ST. LOUIS POST-DISPATCH
Thermadyne's new tool takes cutting to a deeper level Christopher Boyce
Friday, Nov. 16, 2007
When Thermadyne Holdings Corp. opened its booth Sunday in Chicago at the largest welding trade show in North America, officials hoped to start a buzz with the company's new metal-cutting system. While a buzz-worthy product at a welding trade show may not sound exciting to many, the Chesterfield-based company is plenty excited about the torch-like Cutmaster True Series plasma cutter from its Thermal Dynamics division — a new product expected to bring $5 million to $6 million in sales to the company in 2008. The tool, used to cut metals in construction and other industries, offers advances in portability and ease of use not previously available. Yet even with its new features, perhaps the most creative aspect about the tool may be Thermadyne's marketing. The company is going against the industry practice of emphasizing the tool's maximum work capacity, by instead touting its recommended capacity. "You can buy a machine that's able to cut a certain thickness, but you wouldn't recommend doing that all day," said Wes Morgan, director of global communications for Thermadyne. "I don't want to suggest the industry is dishonest, but there's a lot of different users out there."Users who regularly test the limits of a cutter's stated capacity are sometimes disappointed," Morgan said. The Cutmaster will have a series of models, each designed to cut metals of different thicknesses. The truth-in-advertising slant is the inspiration for the tool's "True Series" moniker. Essentially, a model designed to cut through a three-quarter-inch thick piece of steel will do that regularly, and advertising will concentrate on that figure. However, the model will have the ability to cut up to 1 1/2 inches on a less-frequent basis.
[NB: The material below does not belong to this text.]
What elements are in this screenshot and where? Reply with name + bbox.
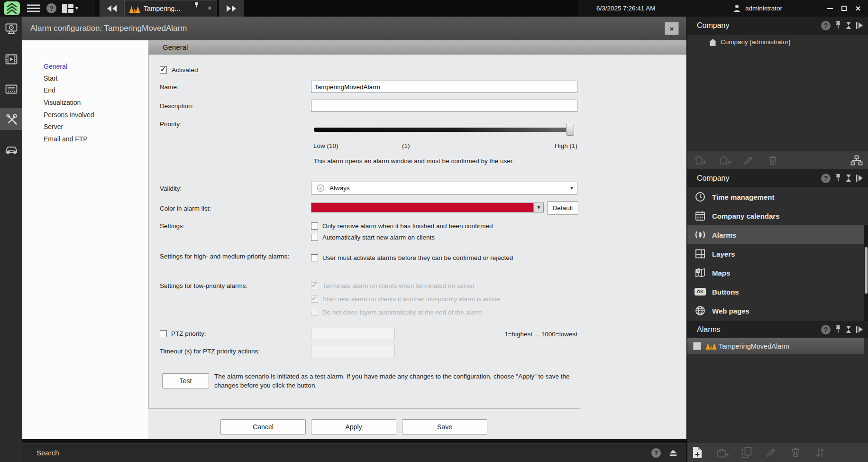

The cutters are often used in various construction applications, for instance, to put bolt holes in steel beams and bevel pipes. They also are used in auto body shops and by hobbyists. Last year, an earlier model of Thermadyne's plasma cutters was used by emergency services personnel to cut open a soda vending machine when a 12-year-old got his hand stuck in it. Cutting products comprise about 15 percent of Thermadyne's $451 million in total sales for 2006. That percentage should grow if the product achieves its expected popularity, said Kent Swart, market manager for Thermal Dynamics, which has its engineering and manufacturing locations in West Lebanon, N.H.. The new plasma cutter — which looks something like an industrial strength pressure washer — is equipped with an LED panel to notify users of the proper conditions for use, such as having necessary air supply or having the proper connections for the torch, Swart said. Users will be able to self-diagnose and, in some cases, fix problems that might otherwise interrupt their work. The manufacturer also has shed the weight of five models of the tool, with most dropping to around 50 pounds from more than 80 pounds for some models. Swart said that weight reduction allows for portability that could make the cutter a hit for Thermadyne.
"I don't know if it's an iPhone, but it's at least a (Motorola) Razr," said Swart, a former mechanical engineer, making a comparison to the well-known cellular products. "The technology isn't changed. … But when I was purchasing equipment, it was always about ease of use and keeping it running."